Full disclosure. Big fan of the PS 2 here. Some of my favorite all-time console games, if not actual games on any format live on the system, which is why I have a couple of them tucked away in my games room.
As time moves on though I am very much aware that they will ultimately fail. I have already replaced the CD drive’s laser units but these may not be available forever, nor is messing around inside old hardware something everybody enjoys. To combat wear and tear I put my entire PS2 game library on a hard drive and, using the magic of people on the internet can stream my game roms to my PS2 over ethernet. This is very cool, but also not for everybody, as Samba sharing can be a PITA.
The alternative to all of this is the (already before today) mightily impressive PCSX2 emulator, which over the years has come so far and can now pretty much play anything you throw at it with a few caveats here and there.
Handy tip: You can check out our Best PS2 Games ever right here.
Now though, this has all changed again with a huge version leap from 1.7 to version 2 bringing so many new features it takes about 10 minutes to read through the blog post explaining them all.
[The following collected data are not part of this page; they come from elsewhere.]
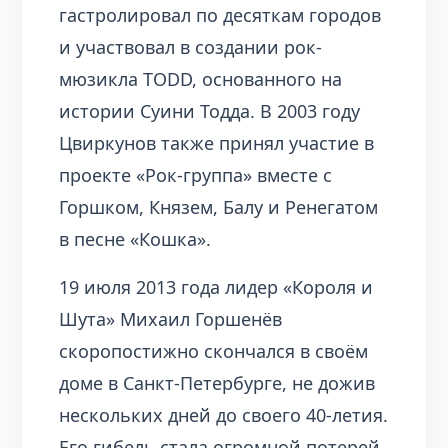
гастролировал по десяткам городов
и участвовал в создании рок-
мюзикла TODD, основанного на
истории Суини Тодда. В 2003 году
Цвиркунов также принял участие в
проекте «Рок-группа» вместе с
Горшком, Князем, Балу и Ренегатом
в песне «Кошка».
19 июля 2013 года лидер «Короля и
Шута» Михаил Горшенёв
скоропостижно скончался в своём
доме в Санкт-Петербурге, не дожив
нескольких дней до своего 40-летия.
Его гибель стала огромной потерей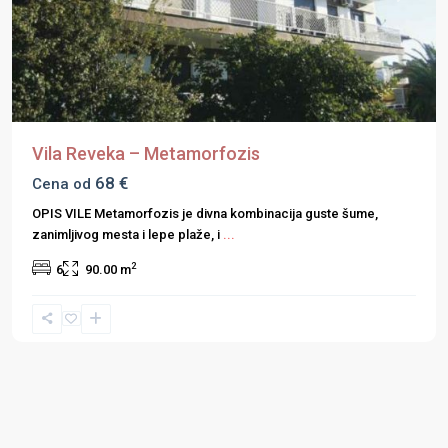
Vila Reveka – Metamorfozis
68 €
Cena od
OPIS VILE Metamorfozis je divna kombinacija guste šume,
zanimljivog mesta i lepe plaže, i
...
2
6
90.00 m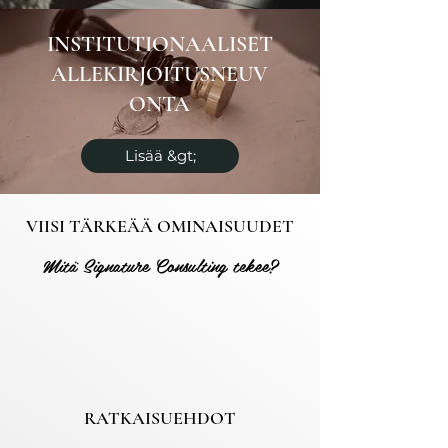
INSTITUTIONAALISET
ALLEKIRJOITUSNEUV
ONTA
Lisää &gt;
VIISI TÄRKEÄÄ OMINAISUUDET
Mitä Signature Consulting tekee?
RATKAISUEHDOT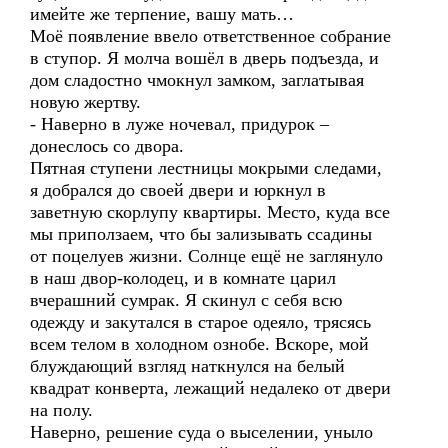
имейте же терпение, вашу мать…
Моё появление ввело ответственное собрание
в ступор. Я молча вошёл в дверь подъезда, и
дом сладостно чмокнул замком, заглатывая
новую жертву.
- Наверно в луже ночевал, придурок –
донеслось со двора.
Пятная ступени лестницы мокрыми следами,
я добрался до своей двери и юркнул в
заветную скорлупу квартиры. Место, куда все
мы приползаем, что бы зализывать ссадины
от поцелуев жизни. Солнце ещё не заглянуло
в наш двор-колодец, и в комнате царил
вчерашний сумрак. Я скинул с себя всю
одежду и закутался в старое одеяло, трясясь
всем телом в холодном ознобе. Вскоре, мой
блуждающий взгляд наткнулся на белый
квадрат конверта, лежащий недалеко от двери
на полу.
Наверно, решение суда о выселении, уныло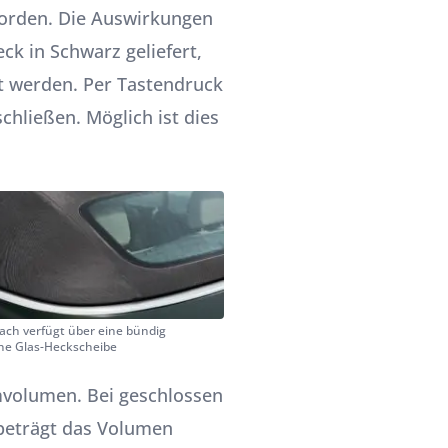
worden. Die Auswirkungen
k in Schwarz geliefert,
lt werden. Per Tastendruck
chließen. Möglich ist dies
dach verfügt über eine bündig
ne Glas-Heckscheibe
mvolumen. Bei geschlossen
 beträgt das Volumen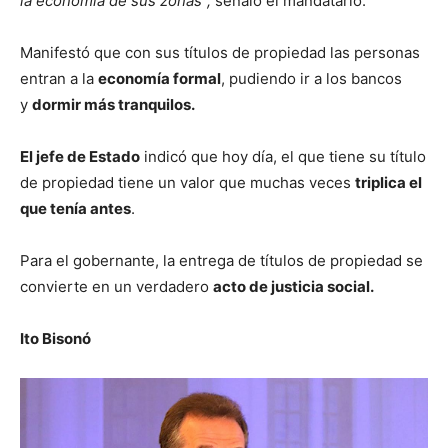
la economía de sus zonas”,
señaló el mandatario.
Manifestó que con sus títulos de propiedad las personas
entran a la
economía formal
, pudiendo ir a los bancos
y
dormir más tranquilos.
El jefe de Estado
indicó que hoy día, el que tiene su título
de propiedad tiene un valor que muchas veces
triplica el
que tenía antes
.
Para el gobernante, la entrega de títulos de propiedad se
convierte en un verdadero
acto de justicia social.
Ito Bisonó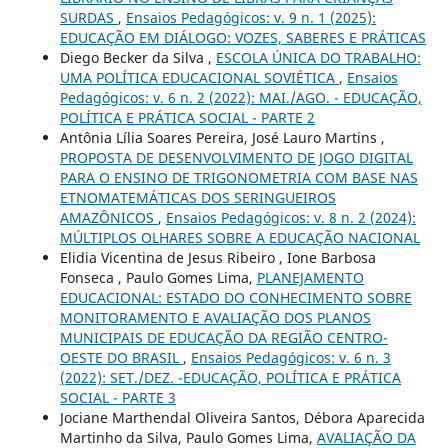
SURDAS
,
Ensaios Pedagógicos: v. 9 n. 1 (2025):
EDUCAÇÃO EM DIÁLOGO: VOZES, SABERES E PRÁTICAS
Diego Becker da Silva ,
ESCOLA ÚNICA DO TRABALHO:
UMA POLÍTICA EDUCACIONAL SOVIÉTICA
,
Ensaios
Pedagógicos: v. 6 n. 2 (2022): MAI./AGO. - EDUCAÇÃO,
POLÍTICA E PRÁTICA SOCIAL - PARTE 2
Antônia Lília Soares Pereira, José Lauro Martins ,
PROPOSTA DE DESENVOLVIMENTO DE JOGO DIGITAL
PARA O ENSINO DE TRIGONOMETRIA COM BASE NAS
ETNOMATEMÁTICAS DOS SERINGUEIROS
AMAZÔNICOS
,
Ensaios Pedagógicos: v. 8 n. 2 (2024):
MÚLTIPLOS OLHARES SOBRE A EDUCAÇÃO NACIONAL
Elidia Vicentina de Jesus Ribeiro , Ione Barbosa
Fonseca , Paulo Gomes Lima,
PLANEJAMENTO
EDUCACIONAL: ESTADO DO CONHECIMENTO SOBRE
MONITORAMENTO E AVALIAÇÃO DOS PLANOS
MUNICIPAIS DE EDUCAÇÃO DA REGIÃO CENTRO-
OESTE DO BRASIL
,
Ensaios Pedagógicos: v. 6 n. 3
(2022): SET./DEZ. -EDUCAÇÃO, POLÍTICA E PRÁTICA
SOCIAL - PARTE 3
Jociane Marthendal Oliveira Santos, Débora Aparecida
Martinho da Silva, Paulo Gomes Lima,
AVALIAÇÃO DA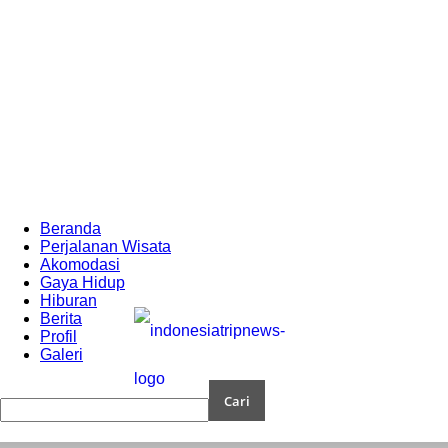
Beranda
Perjalanan Wisata
Akomodasi
Gaya Hidup
Hiburan
Berita
Profil
Galeri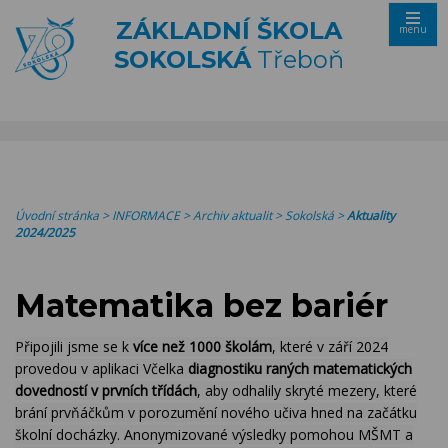
ZÁKLADNÍ ŠKOLA
menu
SOKOLSKÁ
Třeboň
Úvodní stránka
>
INFORMACE
>
Archiv aktualit
>
Sokolská
>
Aktuality
2024/2025
Matematika bez bariér
Připojili jsme se k
více než 1000 školám
, které v září 2024
provedou v aplikaci Včelka
diagnostiku raných matematických
dovedností v prvních třídách
, aby odhalily skryté mezery, které
brání prvňáčkům v porozumění nového učiva hned na začátku
školní docházky.
Anonymizované výsledky pomohou MŠMT a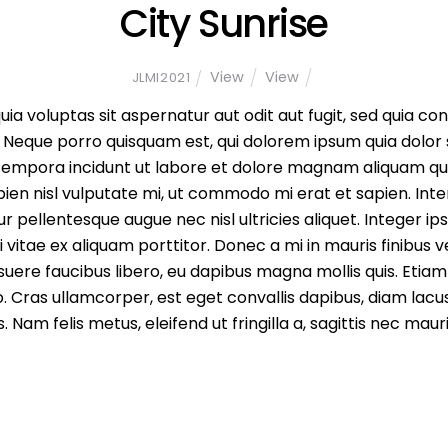
City Sunrise
View
View
JLMI2021
 voluptas sit aspernatur aut odit aut fugit, sed quia co
Neque porro quisquam est, qui dolorem ipsum quia dolor si
empora incidunt ut labore et dolore magnam aliquam qua
ien nisl vulputate mi, ut commodo mi erat et sapien. In
ur pellentesque augue nec nisl ultricies aliquet. Integer ip
vitae ex aliquam porttitor. Donec a mi in mauris finibus
uere faucibus libero, eu dapibus magna mollis quis. Etiam
 leo. Cras ullamcorper, est eget convallis dapibus, diam l
 Nam felis metus, eleifend ut fringilla a, sagittis nec mauris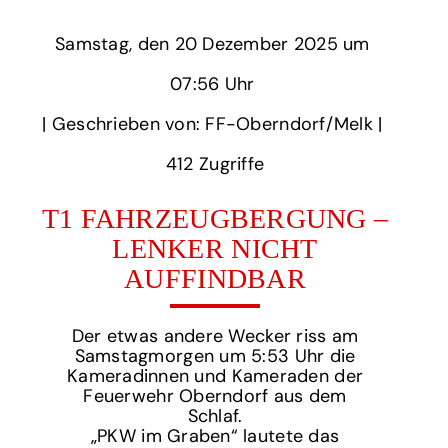
Samstag,
‏‏‎ ‎den 20 Dezember 2025 um‏‏‎ ‎
07:56 Uhr‏‏‎ ‎
‎| Geschrieben von: FF-Oberndorf/Melk | ‎
412‏‏‎ ‎Zugriffe
T1 FAHRZEUGBERGUNG –
LENKER NICHT
AUFFINDBAR
Der etwas andere Wecker riss am
Samstagmorgen um 5:53 Uhr die
Kameradinnen und Kameraden der
Feuerwehr Oberndorf aus dem
Schlaf.
„PKW im Graben“ lautete das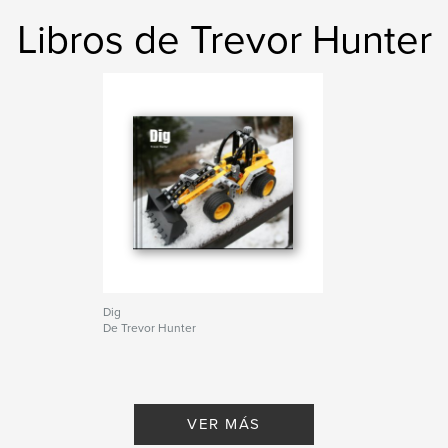
Libros de Trevor Hunter
Dig
De Trevor Hunter
VER MÁS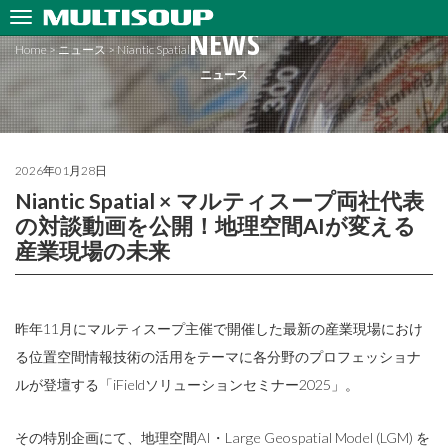
NEWS
Home
>
ニュース
>
Niantic Spatial ×…
ニュース
2026年01月28日
Niantic Spatial × マルティスープ両社代表
の対談動画を公開！地理空間AIが変える
産業現場の未来
昨年11月にマルティスープ主催で開催した最新の産業現場におけ
る位置空間情報技術の活用をテーマに各分野のプロフェッショナ
ルが登壇する「iFieldソリューションセミナー2025」。
その特別企画にて、地理空間AI・Large Geospatial Model (LGM) を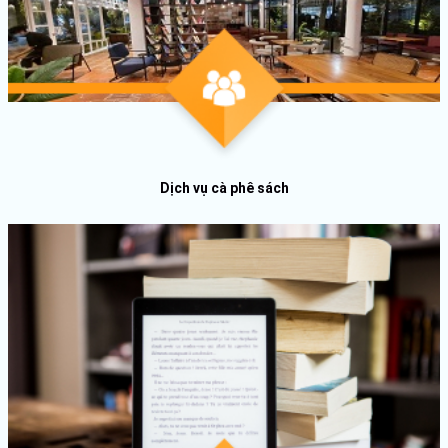
Dịch vụ cà phê sách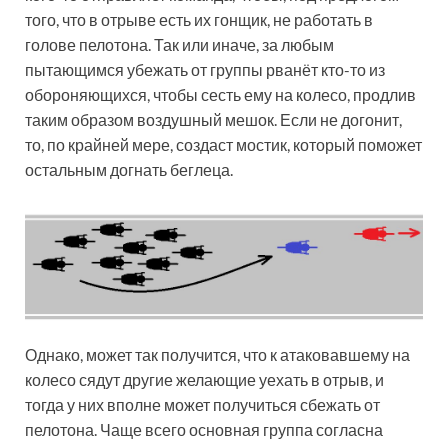
того, что в отрыве есть их гонщик, не работать в
голове пелотона. Так или иначе, за любым
пытающимся убежать от группы рванёт кто-то из
обороняющихся, чтобы сесть ему на колесо, продлив
таким образом воздушный мешок. Если не догонит,
то, по крайней мере, создаст мостик, который поможет
остальным догнать беглеца.
Однако, может так получится, что к атаковавшему на
колесо сядут другие желающие уехать в отрыв, и
тогда у них вполне может получиться сбежать от
пелотона. Чаще всего основная группа согласна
And this isn’t just some coder’s bullet point list that nobody else can understand, the post takes you through what’s been done, by whom, and why and every single change is a game-changer for PCSX2.
I’ve been playing around with it here all morning and it seems to my eye, pretty much flawless already and the big ‘advantage’ to playing on a real console is the upscaling for modern displays.
Don’t get me wrong, I am old school and have my PlayStation 2 hooked up to my retro-gaming pride and joy, a 32-inch Sony Trinitron that weighs as much as a small ape but there is something that makes me smile about seeing my favorite games on a 4k monitor, upscaled to 4k perfectly. And with the addition of one of the many user-made texture replacement packs you can easily update the actual in-game graphics of your favorite games to look, well exception.
Take a look at the two screenshots below of Tekken 5 – both are running on the emulator but the first is normal and the second has a 4k texture pack replacement. Does that look like a game that is almost 20 years old?
Some huge quality of life changes for retro gamers
A lot of the changes in PCSX2 are massive but the benefit is a significant bump in your gaming quality of life.
A switch to the Vulkan engine ensures future compatibility going forward and gone are all the various plugins you would have needed to get things up and running. You no longer need to tweak your game setting for the best results if you don’t want to now, the emulator deals with all that for you and it even comes with cheats and hacks included so you don’t need to fish around on the internet for them anymore, you simply need to tick a box to apply them. Want to play God of War 2 with a widescreen hack? Tick.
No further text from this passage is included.